## What the task asks
From the listing below, please restate exactly the lines beginning at the one with "Wer ist verantwortlich" and ending at the one with "Navngivning og dåb", both included, and skip the pictures.

----- Available data

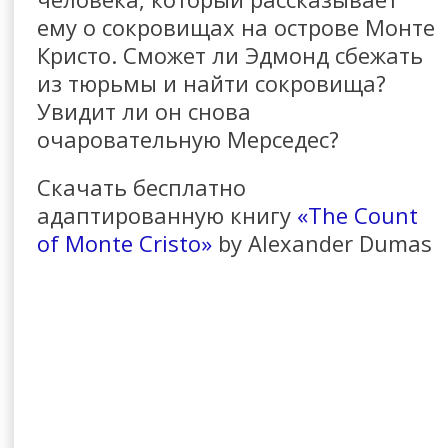
ему о сокровищах на острове Монте
Кристо. Сможет ли Эдмонд сбежать
из тюрьмы и найти сокровища?
Увидит ли он снова
очаровательную Мерседес?
Скачать бесплатно
адаптированную книгу
«The Count
of Monte Cristo»
by Alexander Dumas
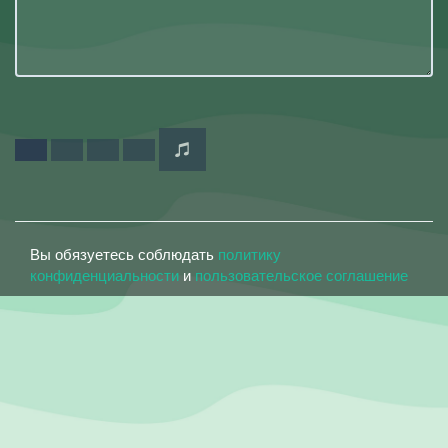
Вы обязуетесь соблюдать
политику
конфиденциальности
и
пользовательское соглашение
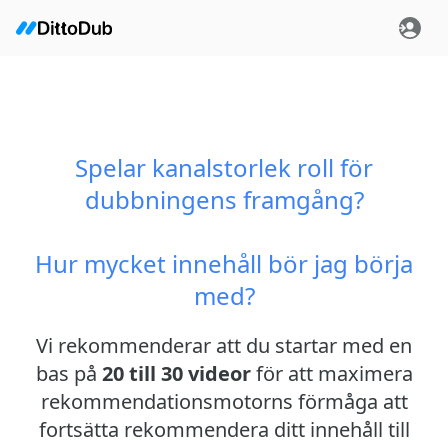
Spelar kanalstorlek roll för
dubbningens framgång?
Hur mycket innehåll bör jag börja
med?
Vi rekommenderar att du startar med en
bas på
20 till 30 videor
för att maximera
rekommendationsmotorns förmåga att
fortsätta rekommendera ditt innehåll till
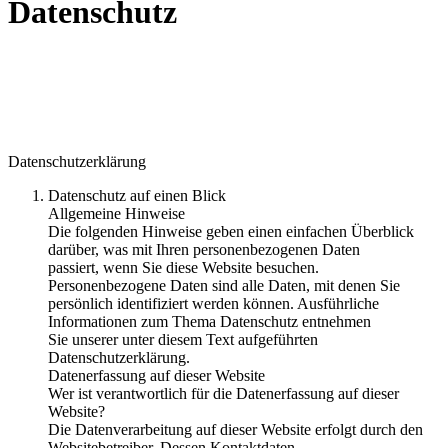
Datenschutz
Datenschutzerklärung
Datenschutz auf einen Blick
Allgemeine Hinweise
Die folgenden Hinweise geben einen einfachen Überblick
darüber, was mit Ihren personenbezogenen Daten
passiert, wenn Sie diese Website besuchen.
Personenbezogene Daten sind alle Daten, mit denen Sie
persönlich identifiziert werden können. Ausführliche
Informationen zum Thema Datenschutz entnehmen
Sie unserer unter diesem Text aufgeführten
Datenschutzerklärung.
Datenerfassung auf dieser Website
Wer ist verantwortlich für die Datenerfassung auf dieser
Website?
Die Datenverarbeitung auf dieser Website erfolgt durch den
Websitebetreiber. Dessen Kontaktdaten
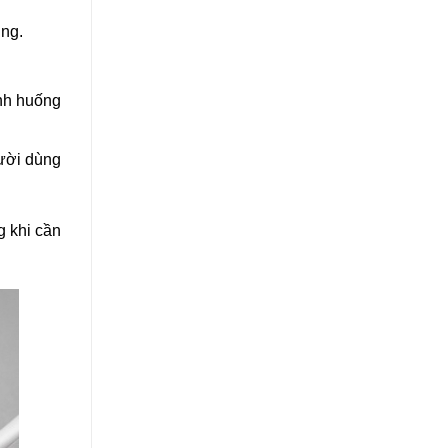
ng.
ình huống
gười dùng
g khi cần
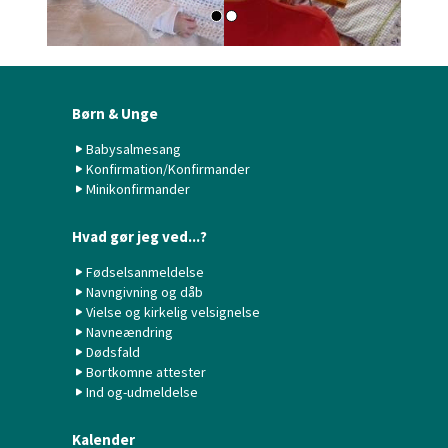
Børn & Unge
Babysalmesang
Konfirmation/Konfirmander
Minikonfirmander
Hvad gør jeg ved...?
Fødselsanmeldelse
Navngivning og dåb
Vielse og kirkelig velsignelse
Navneændring
Dødsfald
Bortkomne attester
Ind og-udmeldelse
Kalender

----------

## Solution to this task
Wer ist verantwortlich für die Datenerfassung auf dieser
Website?
Die Datenverarbeitung auf dieser Website erfolgt durch den
Websitebetreiber. Dessen Kontaktdaten
ng.
ình huống
gười dùng
g khi cần
Børn & Unge
Babysalmesang
Konfirmation/Konfirmander
Minikonfirmander
Hvad gør jeg ved...?
Fødselsanmeldelse
Navngivning og dåb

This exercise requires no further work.